In “These Are Our Roots”, Allen J. Christenson translates and analyzes historical documents composed by Tamub’ and Ilokab’ nobles of the K’iche’ Maya, who ruled much of the Guatemalan highlands until their lands were invaded by Spanish conquistadors in 1524. Complete original English translations of three Tamub’ texts and a new translation of the “Title of the Ilokab’” reveal how K’iche’ nobility strategically appropriated Christian elements from Dominican missionary texts while maintaining their Indigenous worldview. These documents served multiple purposes: legally establishing land rights, asserting nobility status, preserving cultural identity, and claiming religious legitimacy by positioning themselves as descendants of biblical figures—a sophisticated response to Spanish colonization that balanced accommodation and resistance through literacy, which had become a crucial tool for Indigenous elites navigating the colonial system.
The Tamub’ and Ilokab’ branches of the K’iche’ people have generally been overshadowed by their well-known Kaweq brethren, who wrote such literature masterpieces as the Popol Vuh and the Title of Totonicapán. But it is the voices relegated to the shadows of history that share views of events from different perspectives and whisper about what really happened behind the scenes—family jealousies, political rivalries, and delicious gossip about the great and the good who tend to focus on their own self-aggrandizing stories. “These Are Our Roots” is a valuable scholarly contribution to Maya studies and ethnohistory that makes these important primary sources more accessible to students and scholars.
“Without a doubt this book is an extremely valuable contribution to the field of Maya studies and scholarship on Mesoamerica more broadly. It provides accessible translations of four key texts by one of the leading scholars in the study of the K’iche’.”
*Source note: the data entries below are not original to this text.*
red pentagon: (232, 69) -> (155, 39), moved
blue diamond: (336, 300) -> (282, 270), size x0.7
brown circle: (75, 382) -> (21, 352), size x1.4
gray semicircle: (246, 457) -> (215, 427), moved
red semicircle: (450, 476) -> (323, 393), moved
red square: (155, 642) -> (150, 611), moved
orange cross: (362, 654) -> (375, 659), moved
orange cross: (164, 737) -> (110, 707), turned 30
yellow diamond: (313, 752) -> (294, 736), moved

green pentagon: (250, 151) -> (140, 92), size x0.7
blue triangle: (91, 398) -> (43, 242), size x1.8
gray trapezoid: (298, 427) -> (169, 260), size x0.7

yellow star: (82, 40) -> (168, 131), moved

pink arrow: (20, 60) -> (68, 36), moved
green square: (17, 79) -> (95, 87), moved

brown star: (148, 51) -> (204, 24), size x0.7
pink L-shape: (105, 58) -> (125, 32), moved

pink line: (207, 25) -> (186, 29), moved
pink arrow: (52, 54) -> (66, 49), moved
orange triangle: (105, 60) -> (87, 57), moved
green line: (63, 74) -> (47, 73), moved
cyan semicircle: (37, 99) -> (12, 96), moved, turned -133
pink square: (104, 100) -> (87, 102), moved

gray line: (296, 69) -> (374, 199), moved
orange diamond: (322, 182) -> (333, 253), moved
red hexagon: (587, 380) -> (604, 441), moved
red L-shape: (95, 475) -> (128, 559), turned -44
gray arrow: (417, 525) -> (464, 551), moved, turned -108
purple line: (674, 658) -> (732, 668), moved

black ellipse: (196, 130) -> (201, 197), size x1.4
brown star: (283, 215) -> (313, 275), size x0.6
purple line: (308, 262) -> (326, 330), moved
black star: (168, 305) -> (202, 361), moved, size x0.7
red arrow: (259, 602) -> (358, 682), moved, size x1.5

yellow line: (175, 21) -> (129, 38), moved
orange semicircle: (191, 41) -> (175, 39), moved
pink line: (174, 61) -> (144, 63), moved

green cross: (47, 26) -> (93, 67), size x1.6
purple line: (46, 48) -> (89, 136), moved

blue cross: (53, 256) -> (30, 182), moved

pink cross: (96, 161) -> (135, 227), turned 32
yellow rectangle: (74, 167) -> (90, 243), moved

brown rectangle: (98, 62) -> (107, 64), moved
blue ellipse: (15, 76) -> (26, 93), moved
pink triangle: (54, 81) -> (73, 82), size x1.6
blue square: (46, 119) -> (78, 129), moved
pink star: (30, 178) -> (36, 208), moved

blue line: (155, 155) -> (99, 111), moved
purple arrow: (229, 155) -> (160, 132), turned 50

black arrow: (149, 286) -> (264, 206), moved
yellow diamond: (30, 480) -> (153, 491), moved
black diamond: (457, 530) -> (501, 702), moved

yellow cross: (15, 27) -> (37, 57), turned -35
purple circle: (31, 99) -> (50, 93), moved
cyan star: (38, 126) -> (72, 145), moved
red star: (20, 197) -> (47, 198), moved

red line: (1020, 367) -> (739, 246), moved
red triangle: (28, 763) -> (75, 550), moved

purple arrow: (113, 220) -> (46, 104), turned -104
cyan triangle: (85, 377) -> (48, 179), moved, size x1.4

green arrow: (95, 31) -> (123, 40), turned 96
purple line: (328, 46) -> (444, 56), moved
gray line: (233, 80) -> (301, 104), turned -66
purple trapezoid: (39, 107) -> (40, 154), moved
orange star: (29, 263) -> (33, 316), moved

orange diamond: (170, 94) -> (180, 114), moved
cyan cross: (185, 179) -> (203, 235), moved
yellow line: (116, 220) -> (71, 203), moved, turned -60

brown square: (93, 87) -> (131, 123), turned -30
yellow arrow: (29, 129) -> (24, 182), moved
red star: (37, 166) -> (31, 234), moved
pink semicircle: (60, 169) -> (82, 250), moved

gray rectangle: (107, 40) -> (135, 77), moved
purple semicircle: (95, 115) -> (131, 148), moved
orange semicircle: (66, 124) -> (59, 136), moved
—Mark W. Lentz, Utah Valley University
Allen J. Christenson is professor of Precolumbian studies at Brigham Young University and the author of Art and Society in a Highland Maya Community, a two-volume critical edition of the Popol Vuh, and The Burden of the Ancients. He is also coeditor of The Myths of the Popol Vuh in Cosmology, Art, and Ritual and translator of The Title of Totonicapán and “These Are Our Roots.”